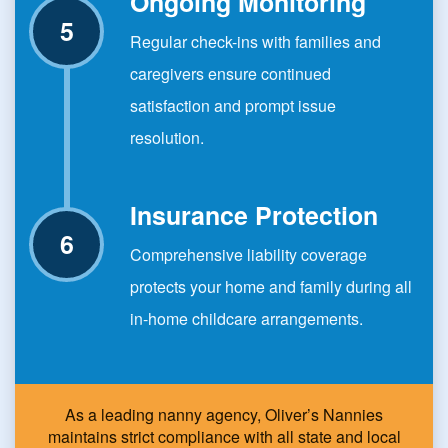
Ongoing Monitoring
Regular check-ins with families and
caregivers ensure continued
satisfaction and prompt issue
resolution.
Insurance Protection
Comprehensive liability coverage
protects your home and family during all
in-home childcare arrangements.
As a leading nanny agency, Oliver’s Nannies
maintains strict compliance with all state and local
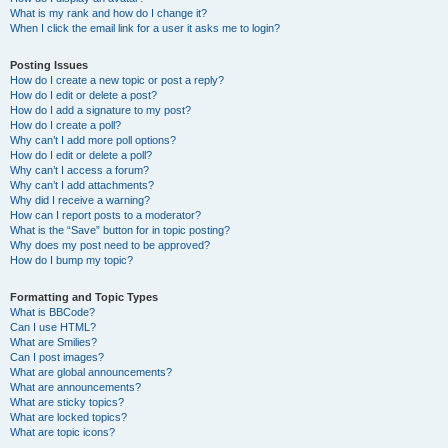
What is my rank and how do I change it?
When I click the email link for a user it asks me to login?
Posting Issues
How do I create a new topic or post a reply?
How do I edit or delete a post?
How do I add a signature to my post?
How do I create a poll?
Why can’t I add more poll options?
How do I edit or delete a poll?
Why can’t I access a forum?
Why can’t I add attachments?
Why did I receive a warning?
How can I report posts to a moderator?
What is the “Save” button for in topic posting?
Why does my post need to be approved?
How do I bump my topic?
Formatting and Topic Types
What is BBCode?
Can I use HTML?
What are Smilies?
Can I post images?
What are global announcements?
What are announcements?
What are sticky topics?
What are locked topics?
What are topic icons?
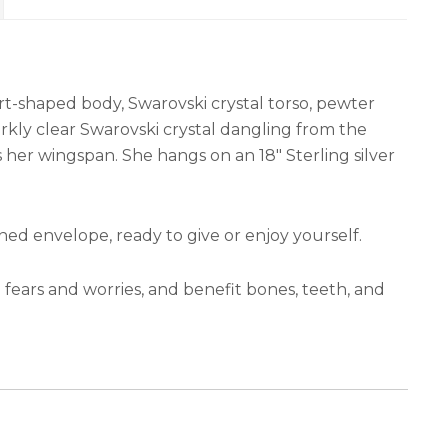
rt-shaped body, Swarovski crystal torso, pewter
kly clear Swarovski crystal dangling from the
ss her wingspan. She hangs on an 18″ Sterling silver
e-lined envelope, ready to give or enjoy yourself.
 fears and worries, and benefit bones, teeth, and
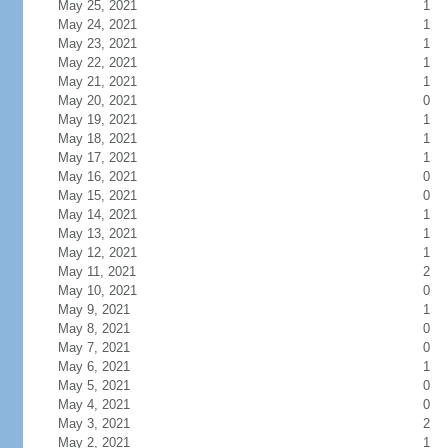
May 25, 2021
1
May 24, 2021
1
May 23, 2021
1
May 22, 2021
1
May 21, 2021
1
May 20, 2021
0
May 19, 2021
1
May 18, 2021
1
May 17, 2021
1
May 16, 2021
0
May 15, 2021
0
May 14, 2021
1
May 13, 2021
1
May 12, 2021
1
May 11, 2021
2
May 10, 2021
0
May 9, 2021
1
May 8, 2021
0
May 7, 2021
0
May 6, 2021
1
May 5, 2021
0
May 4, 2021
0
May 3, 2021
2
May 2, 2021
1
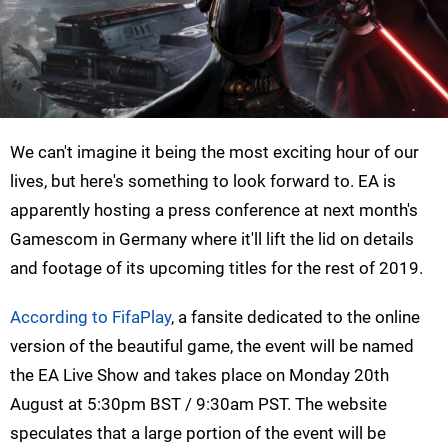
We can't imagine it being the most exciting hour of our
lives, but here's something to look forward to. EA is
apparently hosting a press conference at next month's
Gamescom in Germany where it'll lift the lid on details
and footage of its upcoming titles for the rest of 2019.
According to FifaPlay
, a fansite dedicated to the online
version of the beautiful game, the event will be named
the EA Live Show and takes place on Monday 20th
August at 5:30pm BST / 9:30am PST. The website
speculates that a large portion of the event will be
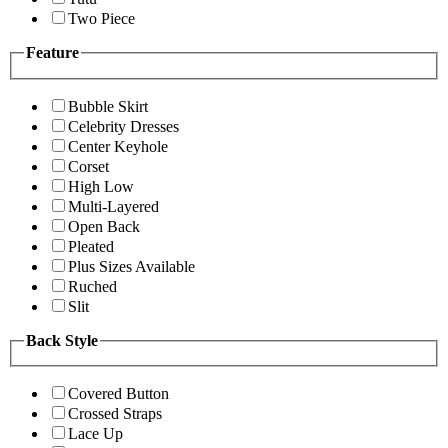
Two Piece
Feature
Bubble Skirt
Celebrity Dresses
Center Keyhole
Corset
High Low
Multi-Layered
Open Back
Pleated
Plus Sizes Available
Ruched
Slit
Back Style
Covered Button
Crossed Straps
Lace Up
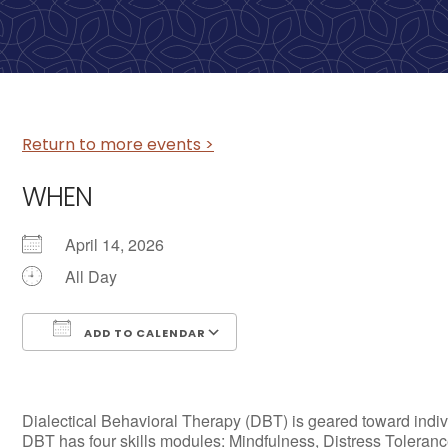
Return to more events >
WHEN
April 14, 2026
All Day
ADD TO CALENDAR
Download ICS
Google Calendar
Dialectical Behavioral Therapy (DBT) is geared toward individ
DBT has four skills modules: Mindfulness, Distress Tolerance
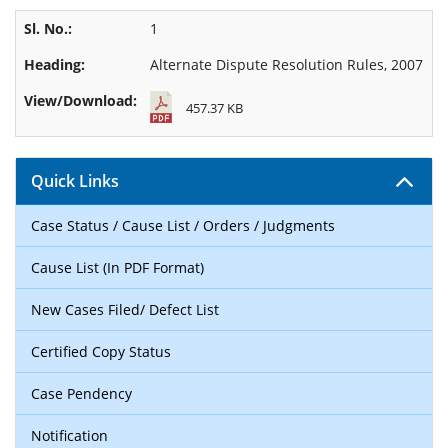
1
Alternate Dispute Resolution Rules, 2007
457.37 KB
Quick Links
Case Status / Cause List / Orders / Judgments
Cause List (In PDF Format)
New Cases Filed/ Defect List
Certified Copy Status
Case Pendency
Notification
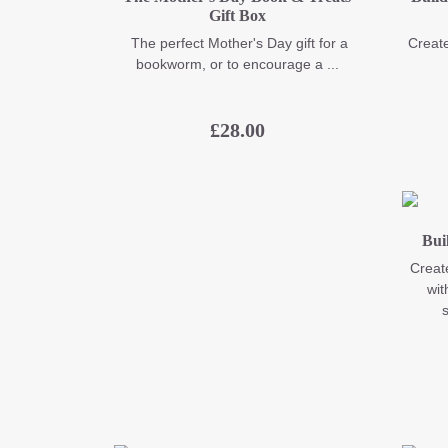
Gift Box
The perfect Mother's Day gift for a
Create
bookworm, or to encourage a ...
£
28.00
Bui
Create
wit
s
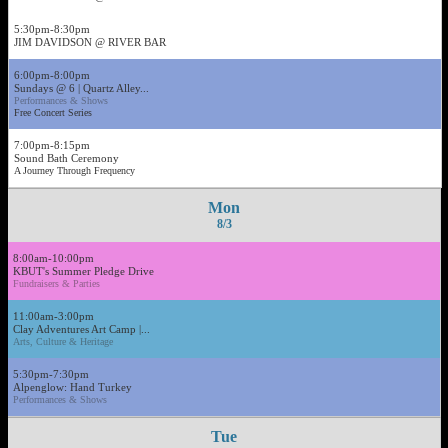
5:30pm-8:30pm
JIM DAVIDSON @ RIVER BAR
6:00pm-8:00pm
Sundays @ 6 | Quartz Alley...
Performances & Shows
Free Concert Series
7:00pm-8:15pm
Sound Bath Ceremony
A Journey Through Frequency
Mon
8/3
8:00am-10:00pm
KBUT's Summer Pledge Drive
Fundraisers & Parties
11:00am-3:00pm
Clay Adventures Art Camp |...
Arts, Culture & Heritage
5:30pm-7:30pm
Alpenglow: Hand Turkey
Performances & Shows
Tue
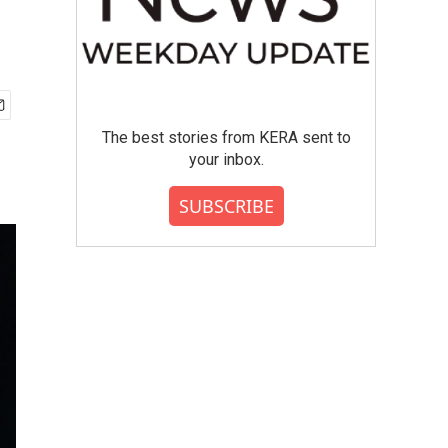
The best stories from KERA sent to
your inbox.
SUBSCRIBE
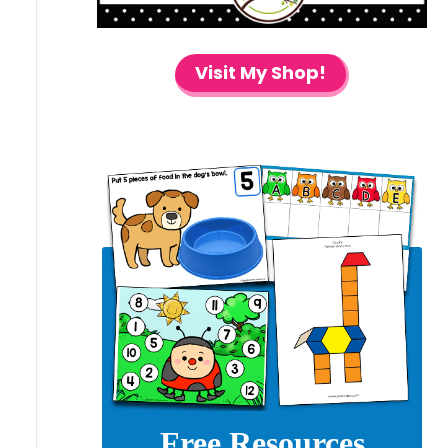
Visit My Shop!
Free Resources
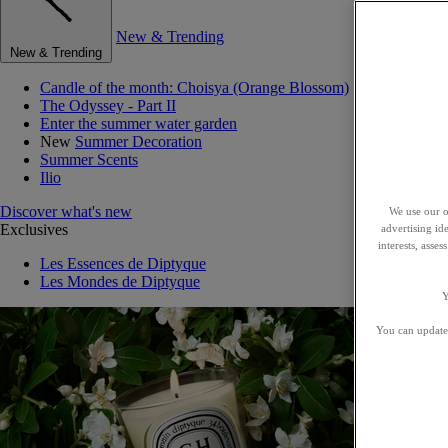
New & Trending
New & Trending
Candle of the month: Choisya (Orange Blossom)
The Odyssey - Part II
Enter the summer water garden
New
Summer Decoration
Summer Scents
Ilio
Discover what's new
We use our o
Exclusives
advertising id
interests, asse
Les Essences de Diptyque
Les Mondes de Diptyque
Y
You can update 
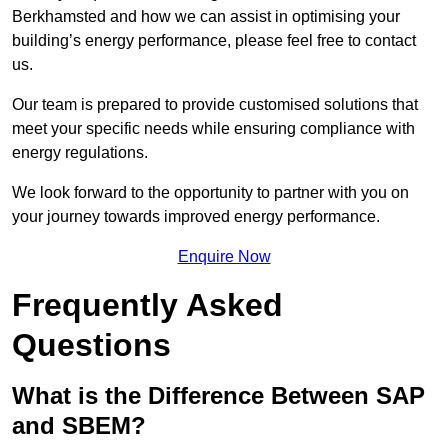
Berkhamsted and how we can assist in optimising your
building’s energy performance, please feel free to contact
us.
Our team is prepared to provide customised solutions that
meet your specific needs while ensuring compliance with
energy regulations.
We look forward to the opportunity to partner with you on
your journey towards improved energy performance.
Enquire Now
Frequently Asked
Questions
What is the Difference Between SAP
and SBEM?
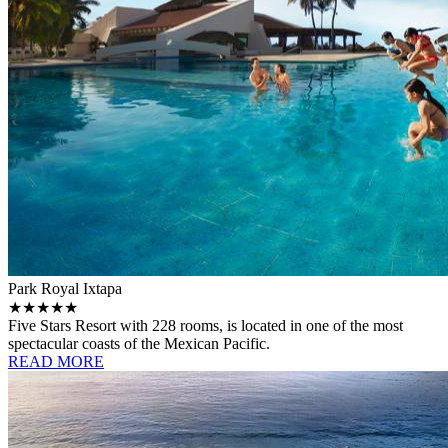
Park Royal Ixtapa
★★★★★
Five Stars Resort with 228 rooms, is located in one of the most
spectacular coasts of the Mexican Pacific.
READ MORE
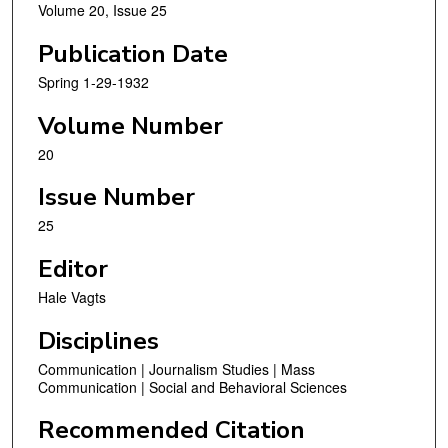
Volume 20, Issue 25
Publication Date
Spring 1-29-1932
Volume Number
20
Issue Number
25
Editor
Hale Vagts
Disciplines
Communication | Journalism Studies | Mass
Communication | Social and Behavioral Sciences
Recommended Citation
=-=-=-=-=
What the task requires:
Say how many lines above include "that". The number alone is the answer.

Solution to this exercise:
2